Departure Fred Brouwer: photochemistry research at ARCNL ends
Group leader Fred Brouwer has left ARCNL on March 1st. He will continue to work as full-time professor at the Van ‘t Hoff Institute for Molecular Sciences of the University of Amsterdam (UvA). Brouwer contributed to the original plans for ARCNL in 2013 and he has been with ARCNL since the start of the institute in 2014. Over the years he has continued to work as professor at the UvA while setting up ARCNL’s nanophotochemistry research that focuses on the mechanisms by which extreme ultraviolet (EUV) light leads to chemical changes in existing and new classes of photoresist materials. With that research, Brouwer has made significant contributions to the exploration of unknown scientific territory with a high relevance for application in the semiconductor industry.

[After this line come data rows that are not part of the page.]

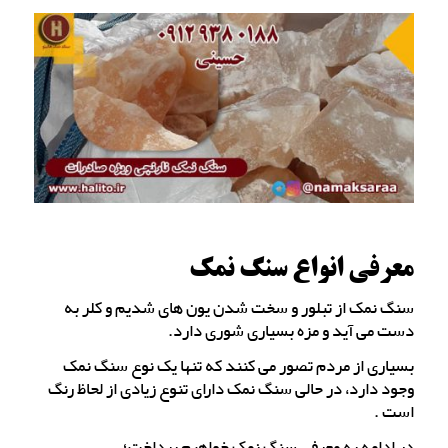
معرفی انواع سنگ نمک
سنگ نمک از تبلور و سخت شدن یون های شدیم و کلر به
دست می آید و مزه بسیاری شوری دارد.
بسیاری از مردم تصور می کنند که تنها یک نوع سنگ نمک
وجود دارد، در حالی سنگ نمک دارای تنوع زیادی از لحاظ رنگ
است .
در ادامه به معرفی سنگ نمک خواهیم پرداخت؛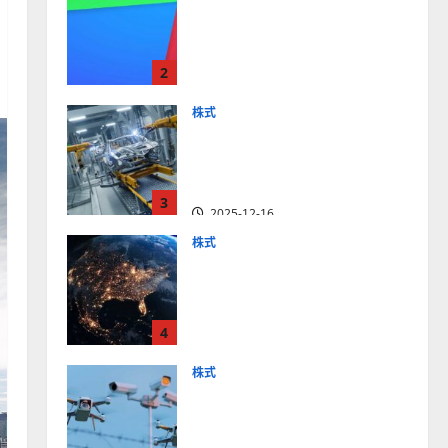
【米国株】最高値更新続く
アルファベット
（GOOGL）。ジェミニ3好
2
評。今後の株価見通しは？
2025-12-10
株式
【米国株】世界がロボティ
クスに熱視線。関連の厳選
4銘柄の株価見通しも
3
2025-12-16
株式
【米国株】トランプ2.0下
で良好な値動きとなる宇
宙・防衛セクター。注目銘
4
柄5選の株価見通しも
2025-12-16
株式
【米国株】公共の安全守る
アクソン（AXON）は中長
期で投資妙味。今後の株価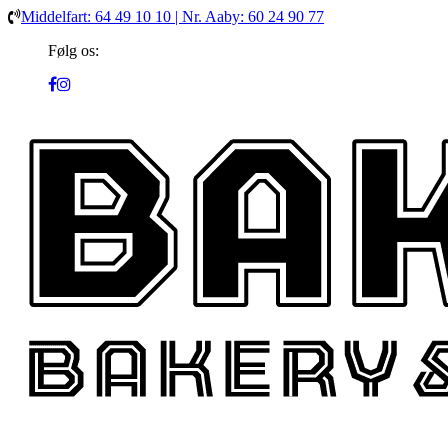
Middelfart: 64 49 10 10 | Nr. Aaby: 60 24 90 77
Følg os: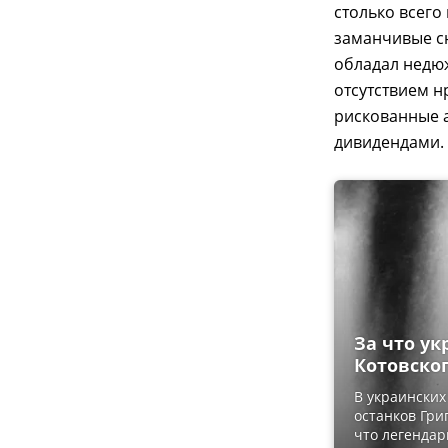
столько всего
заманчивые сю
обладал недю
отсутствием н
рискованные а
дивидендами.
За что у
Котовско
В украински
останков Гри
что легендар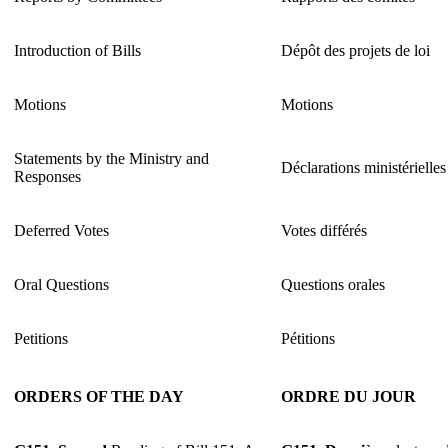
Introduction of Bills
Dépôt des projets de loi
Motions
Motions
Statements by the Ministry and
Déclarations ministérielles
Responses
Deferred Votes
Votes différés
Oral Questions
Questions orales
Petitions
Pétitions
ORDERS OF THE DAY
ORDRE DU JOUR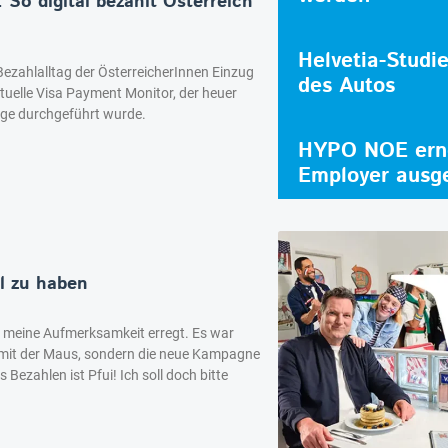
: So digital bezahlt Österreich
Helvetia-Studi
 Bezahlalltag der ÖsterreicherInnen Einzug
des Autos
ktuelle Visa Payment Monitor, der heuer
lge durchgeführt wurde.
HYPO NOE erne
Employer ausg
hl zu haben
 meine Aufmerksamkeit erregt. Es war
 mit der Maus, sondern die neue Kampagne
 Bezahlen ist Pfui! Ich soll doch bitte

With the start of the second group leader on photoresist materials, Sonia Castellanos Ortega, in 2016, the team rapidly grew in size and was able to significantly step up its research activities. Looking back Brouwer remembers many days spent at synchrotron facilities where he and Castellanos Ortega and their group members unraveled how the photoresist materials work using advanced spectroscopy techniques and explored the performance limits under EUV illumination of the materials that they developed.
Castellanos Ortega left ARCNL in 2020 to start a position at the American photoresist company Inpria, stationed at IMEC in Leuven (Belgium), which means that with Brouwer’s departure the photochemistry-oriented research activities at ARCNL come to an end.
During the past eight years Brouwer’s work has resulted in 39 publications and he has supervised five PhD students at ARCNL that graduated at the UvA, which establishes a major contribution to the total scientific output of the institute over this period.
ARCNL says goodbye to Fred Brouwer with a sense of melancholy and with deep gratitude.